▸ What you have to do: Lines with the string "лица" are to be identified in the listing and copied.

▸ Data extract:

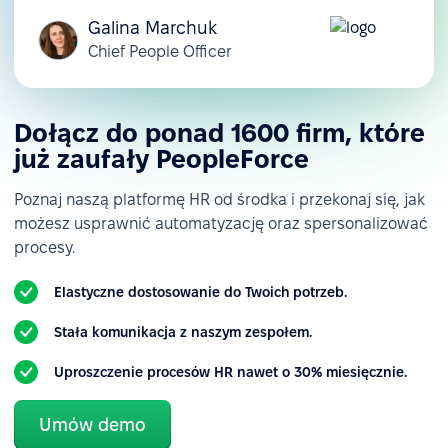
Galina Marchuk
Chief People Officer
Dołącz do ponad 1600 firm, które
już zaufały PeopleForce
Poznaj naszą platformę HR od środka i przekonaj się, jak
możesz usprawnić automatyzację oraz spersonalizować
procesy.
Elastyczne dostosowanie do Twoich potrzeb.
Stała komunikacja z naszym zespołem.
Uproszczenie procesów HR nawet o 30% miesięcznie.
Umów demo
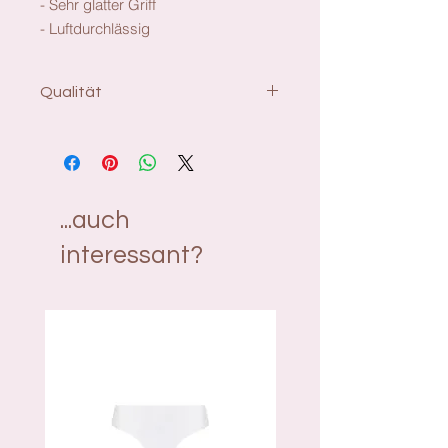
- Sehr glatter Griff
- Luftdurchlässig
Qualität
Material: 85% Polyester, 15%
Elasthan
Futter: 100% Polyamid
...auch
interessant?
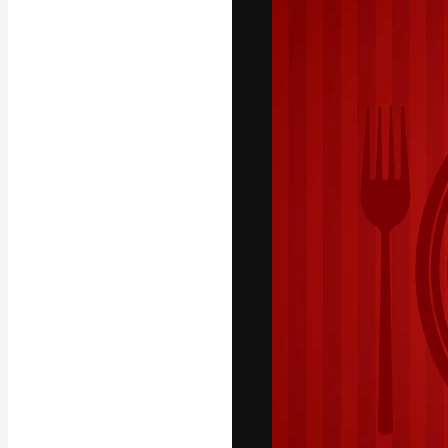
La plateforme c
vos meilleurs pr
d’abonnés : créa
studios.
Français
Copyright © 2010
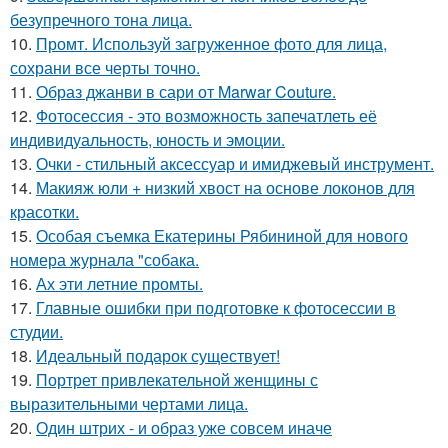
безупречного тона лица.
10.
Промт. Используй загруженное фото для лица,
сохрани все черты точно.
11.
Образ джанви в сари от Marwar Couture.
12.
Фотосессия - это возможность запечатлеть её
индивидуальность, юность и эмоции.
13.
Очки - стильный аксессуар и имиджевый инструмент.
14.
Макияж юли + низкий хвост на основе локонов для
красотки.
15.
Особая съемка Екатерины Рябининой для нового
номера журнала "собака.
16.
Ах эти летние промты.
17.
Главные ошибки при подготовке к фотосессии в
студии.
18.
Идеальный подарок существует!
19.
Портрет привлекательной женщины с
выразительными чертами лица.
20.
Один штрих - и образ уже совсем иначе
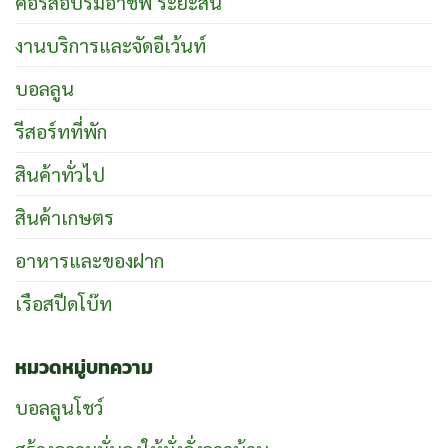
คอร์สอบรมอาชีพ ระยะสั้น
งานบริการและจัดอีเว้นท์
บอลลูน
รีสอร์ทที่พัก
สินค้าทั่วไป
สินค้าเกษตร
อาหารและของฝาก
เรือสปีดโบ๊ท
หมวดหมู่บทความ
บอลลูนโชว์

▸ Response to this exercise:
безупречного тона лица.
Промт. Используй загруженное фото для лица,
выразительными чертами лица.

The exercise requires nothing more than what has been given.